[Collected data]
· · ·
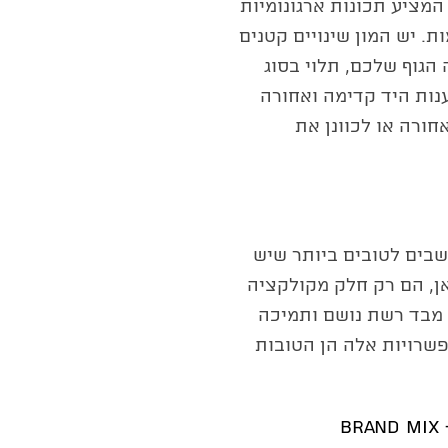
המציע תכונות ארגונומיות
. יש המון שינויים קטנים
גוף שלכם, תלוי בסוג
נות היד קדימה ואחורה
ורה או לכוונן את
שבים לטובים ביותר שיש
אן, הם רק חלק מקולקציה
מבד רשת נושם ותמיכה
שרויות אלה הן הטובות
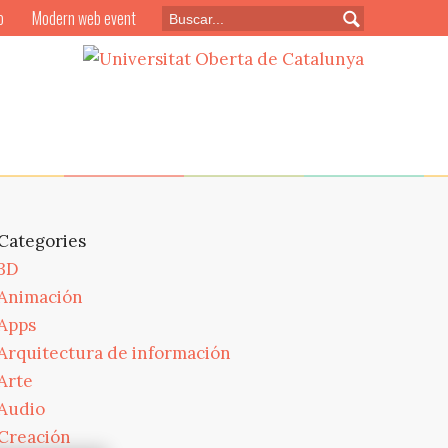
o
Modern web event
Categories
3D
Animación
Apps
Arquitectura de información
Arte
Audio
Creación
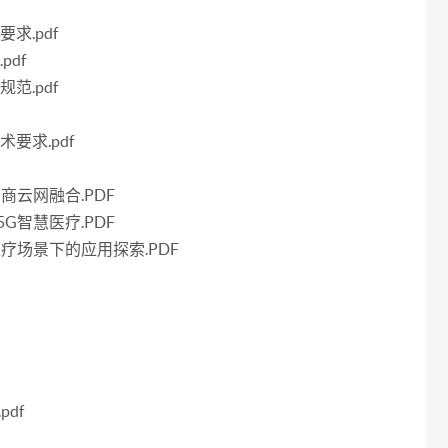
求.pdf
pdf
范.pdf
术要求.pdf
商云网融合.PDF
G智慧医疗.PDF
疗场景下的应用探索.PDF
df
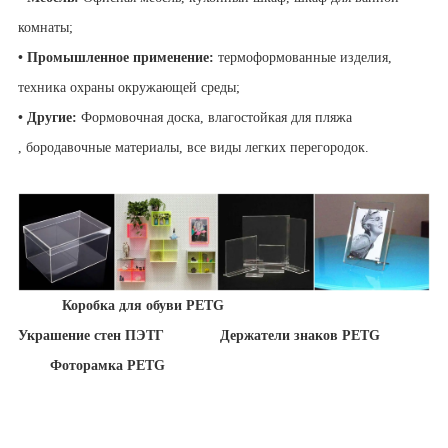
комнаты;
• Промышленное применение:
термоформованные изделия,
техника охраны окружающей среды;
• Другие:
Формовочная доска, влагостойкая для пляжа
, бородавочные материалы, все виды легких перегородок.
Коробка для обуви PETG
Украшение стен ПЭТГ
Держатели знаков PETG
Фоторамка PETG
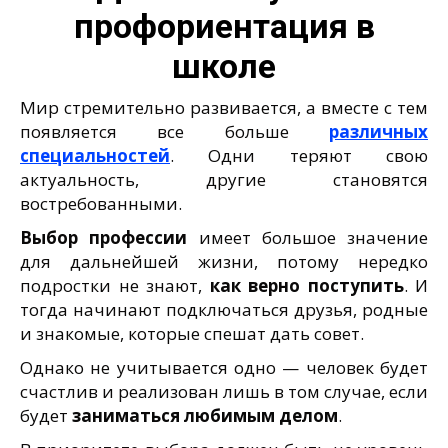
профориентация в
школе
Мир стремительно развивается, а вместе с тем
появляется все больше
различных
специальностей
. Одни теряют свою
актуальность, другие становятся
востребованными.
Выбор профессии
имеет большое значение
для дальнейшей жизни, потому нередко
подростки не знают,
как верно поступить
. И
тогда начинают подключаться друзья, родные
и знакомые, которые спешат дать совет.
Однако не учитывается одно — человек будет
счастлив и реализован лишь в том случае, если
будет
заниматься любимым делом
.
· · ·
[What you will do] In the records above, find the line that contains "Коробка для обуви PETG", then write it out along with every line after it, exactly, through the last one. Leave the pictures out.

[Solution for this task]
Коробка для обуви PETG
Украшение стен ПЭТГ
Держатели знаков PETG
Фоторамка PETG
профориентация в
школе
Мир стремительно развивается, а вместе с тем
появляется все больше
различных
специальностей
. Одни теряют свою
актуальность, другие становятся
востребованными.
Выбор профессии
имеет большое значение
для дальнейшей жизни, потому нередко
подростки не знают,
как верно поступить
. И
тогда начинают подключаться друзья, родные
и знакомые, которые спешат дать совет.
Однако не учитывается одно — человек будет
счастлив и реализован лишь в том случае, если
будет
заниматься любимым делом
.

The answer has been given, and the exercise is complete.